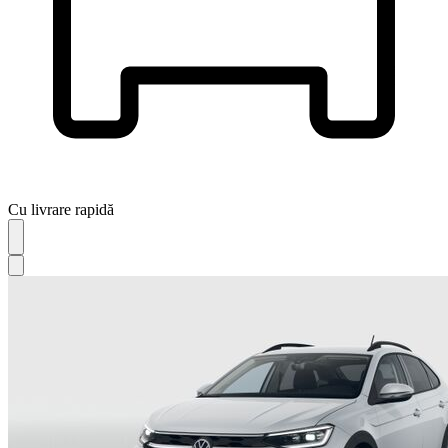
Cu livrare rapidă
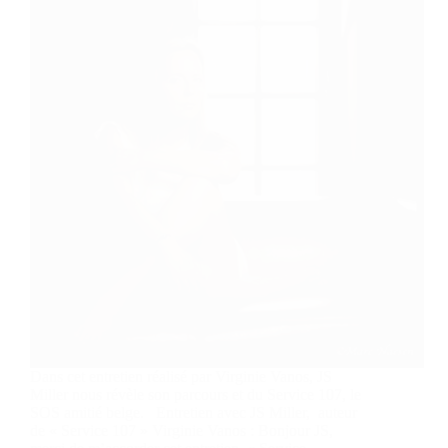
Dans cet entretien réalisé par Virginie Vanos, JS
Miller nous révèle son parcours et du Service 107, le
SOS amitié belge. Entretien avec JS Miller, auteur
de « Service 107 » Virginie Vanos : Bonjour JS,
==*==
→ **Task description**: In the answer, the entries must appear exactly as above, without the images.

→ **Response to this task**:
Cu livrare rapidă
Dans cet entretien réalisé par Virginie Vanos, JS
Miller nous révèle son parcours et du Service 107, le
SOS amitié belge. Entretien avec JS Miller, auteur
de « Service 107 » Virginie Vanos : Bonjour JS,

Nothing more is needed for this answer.